# How to know the potency of butter?



## Mari (May 12, 2012)

Is there way to tell how potent is cannabis butter? Every time I make, it's different potency and it's hard to dose for cooking.


----------



## Dizzle Frost (May 12, 2012)

Seems like alota variables making butter , ive only made it 4x and everytime it varied. I guess the grade of product used, cook time etc will vary the results


----------



## asdfkry (May 12, 2012)

potency will depend of quantity, and quality of the plant material used, as well as method, and of course the quantity of butter used.

I have found that throwing it all together in a crock pot over night produces very strong, very disgusting butter. (which most casual stoners cant handle)
for a milder, much more enjoyably tasting butter, add plant material to boiling water/butter, and simmer for 2 hours, cool, refrigerate, and poor water off the next day.

actually finding the thc content? im not sure.

hope this was slightly helpful.


----------



## colonuggs (May 12, 2012)

if you use the same strain... same extracting time.... same amount of herb everytime... the effects will be the same.....

if you use different strains this will make things different or if you get the same strain from different sources (different cuts)

I use my of sour d and my bubba for butter.... sativa and indica butter for the different applications

Try 1.5 grams dry ground up weed per tablespoon butter 12 gs per stick of butter...has the same effect... potency... everytime


----------



## Ringsixty (May 12, 2012)

quality, quantity and cooking method all determine potency.


----------



## 1993stoner (May 14, 2012)

Off topic but I'm high off a really stong brownie atm


----------



## missnu (May 14, 2012)

I have nearly given up on making butter...it always tastes like hell and I have to eat such a large amount to get anything off of it..I am inadept at making it...


----------



## missnu (May 14, 2012)

1993stoner said:


> Off topic but I'm high off a really stong brownie atm


and fella is there anything you aren't high on right now? or yesterday?


----------



## Corso312 (May 14, 2012)

huh? people want it strong....if it is real strong ..eat less...and plant material is nasty in baking and for lazy people who don't own strainers or too cheap to buy cheese cloth .... make large batches in a crockpot and freeze what you don't use right away...the consistency should be the same in the pot.


----------



## Corso312 (May 14, 2012)

missnu said:


> I have nearly given up on making butter...it always tastes like hell and I have to eat such a large amount to get anything off of it..I am inadept at making it...





buy a crock pot ...it is idiot proof...trust me i am an idiot and make sick butter with zero effort


----------



## cannofbliss (May 14, 2012)

repetition and consistency with your recipe... and quality of your ingredients...

that will give you the best way to determine potency every time...


----------



## Bigtacofarmer (May 17, 2012)

Weigh the weed, taking into consideration % of bud to trim.
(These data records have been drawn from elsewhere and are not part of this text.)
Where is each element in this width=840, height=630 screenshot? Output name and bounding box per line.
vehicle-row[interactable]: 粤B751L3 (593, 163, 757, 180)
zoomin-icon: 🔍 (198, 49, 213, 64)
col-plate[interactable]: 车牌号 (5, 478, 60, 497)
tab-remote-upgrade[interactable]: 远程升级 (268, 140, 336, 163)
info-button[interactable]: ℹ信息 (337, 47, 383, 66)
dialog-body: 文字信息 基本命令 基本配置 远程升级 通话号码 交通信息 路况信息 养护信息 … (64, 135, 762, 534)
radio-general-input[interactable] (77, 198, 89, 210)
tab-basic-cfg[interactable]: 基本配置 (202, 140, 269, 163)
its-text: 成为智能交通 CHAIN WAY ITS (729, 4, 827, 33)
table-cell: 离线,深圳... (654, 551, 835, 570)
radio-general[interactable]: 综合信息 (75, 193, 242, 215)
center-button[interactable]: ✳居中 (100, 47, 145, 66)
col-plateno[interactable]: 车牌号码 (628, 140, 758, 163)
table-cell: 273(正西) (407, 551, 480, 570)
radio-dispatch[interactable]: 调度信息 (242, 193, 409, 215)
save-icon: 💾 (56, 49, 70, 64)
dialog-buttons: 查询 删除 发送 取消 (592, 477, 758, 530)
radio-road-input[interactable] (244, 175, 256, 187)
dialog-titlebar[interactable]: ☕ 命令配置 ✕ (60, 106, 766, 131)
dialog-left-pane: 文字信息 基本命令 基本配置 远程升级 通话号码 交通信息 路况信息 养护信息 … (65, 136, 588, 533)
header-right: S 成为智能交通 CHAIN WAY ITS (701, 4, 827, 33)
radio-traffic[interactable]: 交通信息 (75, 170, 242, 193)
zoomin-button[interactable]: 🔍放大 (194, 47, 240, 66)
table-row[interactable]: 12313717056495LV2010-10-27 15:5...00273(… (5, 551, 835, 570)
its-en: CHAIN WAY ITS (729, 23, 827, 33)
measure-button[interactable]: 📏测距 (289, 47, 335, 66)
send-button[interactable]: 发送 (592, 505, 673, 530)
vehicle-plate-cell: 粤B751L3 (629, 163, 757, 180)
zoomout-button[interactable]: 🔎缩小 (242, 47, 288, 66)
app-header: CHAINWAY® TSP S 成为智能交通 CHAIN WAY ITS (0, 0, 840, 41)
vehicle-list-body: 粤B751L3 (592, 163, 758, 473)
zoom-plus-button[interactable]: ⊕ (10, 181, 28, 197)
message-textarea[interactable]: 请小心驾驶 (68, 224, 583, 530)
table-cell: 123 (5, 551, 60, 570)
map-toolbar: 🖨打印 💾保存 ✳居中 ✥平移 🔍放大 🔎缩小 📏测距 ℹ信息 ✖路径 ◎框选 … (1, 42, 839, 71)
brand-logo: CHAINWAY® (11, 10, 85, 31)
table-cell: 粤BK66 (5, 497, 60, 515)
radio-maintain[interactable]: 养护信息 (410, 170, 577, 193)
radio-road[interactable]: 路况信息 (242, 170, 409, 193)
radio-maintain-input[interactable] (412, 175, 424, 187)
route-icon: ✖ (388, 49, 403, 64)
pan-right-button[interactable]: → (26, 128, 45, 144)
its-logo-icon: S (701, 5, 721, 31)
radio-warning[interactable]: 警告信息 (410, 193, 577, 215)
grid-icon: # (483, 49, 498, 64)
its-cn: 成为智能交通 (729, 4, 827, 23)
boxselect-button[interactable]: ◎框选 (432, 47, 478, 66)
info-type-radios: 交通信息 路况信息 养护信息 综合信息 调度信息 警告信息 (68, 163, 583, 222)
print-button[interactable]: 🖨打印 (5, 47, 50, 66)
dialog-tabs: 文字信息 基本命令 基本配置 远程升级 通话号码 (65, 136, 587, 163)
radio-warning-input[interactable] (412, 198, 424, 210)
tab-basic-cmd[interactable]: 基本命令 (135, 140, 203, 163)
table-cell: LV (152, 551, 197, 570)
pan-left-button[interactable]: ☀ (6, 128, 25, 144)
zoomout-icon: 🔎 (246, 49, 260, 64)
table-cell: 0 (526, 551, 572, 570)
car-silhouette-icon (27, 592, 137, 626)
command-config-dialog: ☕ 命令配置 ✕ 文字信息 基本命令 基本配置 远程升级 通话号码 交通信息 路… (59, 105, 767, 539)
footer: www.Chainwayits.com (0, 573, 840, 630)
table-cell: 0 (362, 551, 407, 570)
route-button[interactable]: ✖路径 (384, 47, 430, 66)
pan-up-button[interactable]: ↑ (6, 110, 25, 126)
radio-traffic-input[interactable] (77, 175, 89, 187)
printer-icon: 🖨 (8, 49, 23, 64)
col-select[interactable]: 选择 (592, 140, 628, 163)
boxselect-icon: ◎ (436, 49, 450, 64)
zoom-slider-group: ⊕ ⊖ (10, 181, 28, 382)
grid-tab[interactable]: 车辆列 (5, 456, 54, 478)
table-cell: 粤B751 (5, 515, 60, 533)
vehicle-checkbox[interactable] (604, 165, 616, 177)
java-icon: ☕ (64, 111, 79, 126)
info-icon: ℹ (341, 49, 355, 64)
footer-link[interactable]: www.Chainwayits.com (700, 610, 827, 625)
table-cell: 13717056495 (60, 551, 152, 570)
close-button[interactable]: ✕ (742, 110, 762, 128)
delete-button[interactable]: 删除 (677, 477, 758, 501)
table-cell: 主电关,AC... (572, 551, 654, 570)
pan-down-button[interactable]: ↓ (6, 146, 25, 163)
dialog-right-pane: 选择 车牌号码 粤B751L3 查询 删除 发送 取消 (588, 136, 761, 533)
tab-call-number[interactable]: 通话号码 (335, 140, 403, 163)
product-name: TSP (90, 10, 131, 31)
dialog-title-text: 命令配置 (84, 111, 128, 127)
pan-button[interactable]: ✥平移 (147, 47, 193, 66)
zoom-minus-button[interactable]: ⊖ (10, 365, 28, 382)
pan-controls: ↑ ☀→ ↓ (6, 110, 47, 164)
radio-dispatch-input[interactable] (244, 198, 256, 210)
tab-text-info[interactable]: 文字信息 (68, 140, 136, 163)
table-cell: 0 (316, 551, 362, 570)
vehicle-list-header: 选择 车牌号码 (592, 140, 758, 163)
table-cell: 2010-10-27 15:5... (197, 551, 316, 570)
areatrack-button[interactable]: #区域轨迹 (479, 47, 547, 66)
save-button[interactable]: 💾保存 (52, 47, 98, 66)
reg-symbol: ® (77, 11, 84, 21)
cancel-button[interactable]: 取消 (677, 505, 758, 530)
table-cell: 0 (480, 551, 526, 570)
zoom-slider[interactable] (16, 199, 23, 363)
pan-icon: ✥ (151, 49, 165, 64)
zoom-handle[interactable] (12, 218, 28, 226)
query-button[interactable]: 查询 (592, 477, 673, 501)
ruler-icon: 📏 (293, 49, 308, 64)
If using more than one strain keep track of the % also. Then weigh or measure the butter or oil. Next keep track of cooking time and temperature (both play a role). Here is the tricky part, Make as many batches as possible changing some batches and trying to copy the ones you like. I've talked about doing this for years but always just mixing it all together in seeing what I did when its done. The strains involved will decide just what type of high you get and the weed to butter ratio will determine potency. Also consider harvest timing of the weed (some strains change a lot in one week). Then once the butter is finished you can eat it just like that or cook it into something good. That changes it too. I don't remember the exact temps but you should be able to find the pretty easy. The butter will keep getting stronger up to a certain temperature and then once to hot it will start to burn off THC (bad). Crock pots work awesome I keep mine on low or warm whenever I'm home for a few days. I try to never let it boil. Add some water and when you strain it into a plastic container and put it in freezer the water will collect any dirt or dust that has made its way in (I'm not actually sure whats in the water but I know I'm glad I seperated it). I have also used vegetable shortening, coconut oil and most recently hempseed oil (still untested because its really concentrated and I think I need a moment for that one). 
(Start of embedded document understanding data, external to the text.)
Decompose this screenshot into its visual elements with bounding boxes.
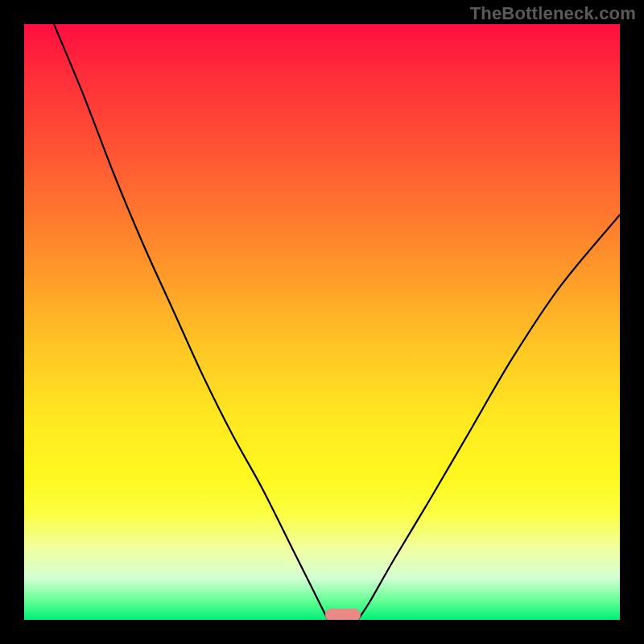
curve-right-branch	[357, 215, 620, 620]
chart-curve-svg	[24, 24, 620, 620]
watermark-text: TheBottleneck.com	[470, 3, 636, 24]
bottleneck-marker	[325, 609, 361, 620]
chart-plot-area	[24, 24, 620, 620]
curve-left-branch	[54, 24, 328, 620]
If you do get around to taking notes please share, of the hundreds of batches I've made they are always little different, but I'm sure if you stuck to a strain or so and did some experiments you could get a good idea pretty quick.


----------



## WaxxyNuggets (May 17, 2012)

Just a tip with people having any trouble with butter, making dry ice or a high yielding iso extraction hash is really easy, then when the hash is obtained it can be dissolved into a very small amount of butter. I got about 23g's of hash in starbursts that were about 8in in diameter... now those were some fun.


----------



## Corso312 (May 19, 2012)

are you saying you infused hash into each starburst?


----------



## supchaka (May 19, 2012)

I think that most people who make butter use trim and shake and there's your problem right there. There's absolutely no consistency to that method. When I make butter I use bud only. I use 5g per stick of butter. I'd be scared to try the guy using 12! 

Unfortunately alot of people are using their trim to get rid of it, they'd be much better off making some dry ice hash instead. Making butter or oil with pure bud isn't cost effective so not likely something you're going to sell for a profit. It has to be with the intention that is for only yourself or friends. 

Just my thoughts!


----------



## Jogro (May 19, 2012)

Short of having it laboratory tested, the only definitive way of knowing how strong your butter is to actually try it. 
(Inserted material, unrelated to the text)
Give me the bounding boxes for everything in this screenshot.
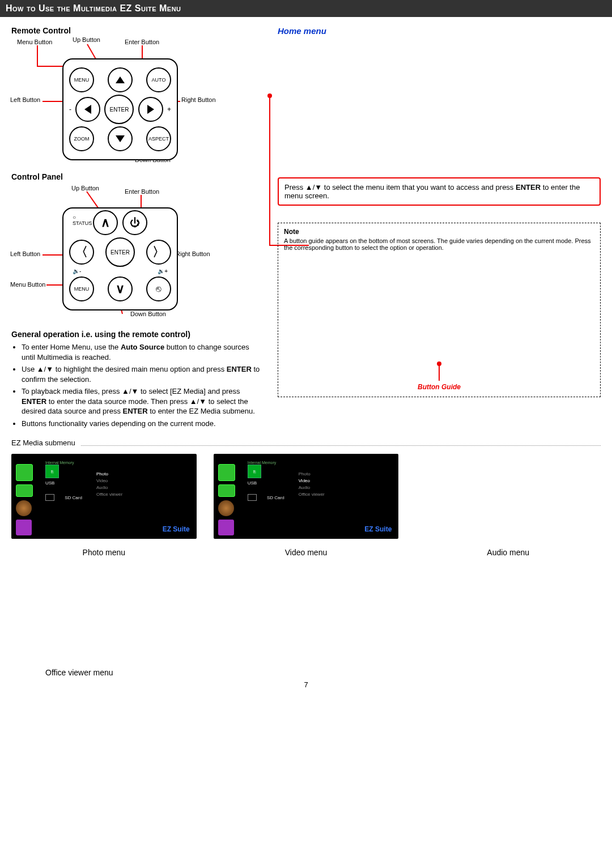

Of course if you always vary the ingredients and recipe, you'll never have any consistency in your butter! 

If you have to do it that way, at least make the butter in large batches so that way, your batch will last a long time before you have to "calibrate" it again by testing. 

Here are some tips to help ensure some kind of consistency:

1. Measure your ingredients carefully: ie use a scale to weigh the weed and measure the butter carefully. I know this sounds obvious, but people don't do it and then wonder why their butter is so strong/weak. 

2. A good rule of thumb is to use 2-3x as much weed as you would smoke per "dose" of butter. 


I think a good way to do this is to think of what you might want to MAKE with the butter, figure how much butter each portion will require, then calibrate accordingly. 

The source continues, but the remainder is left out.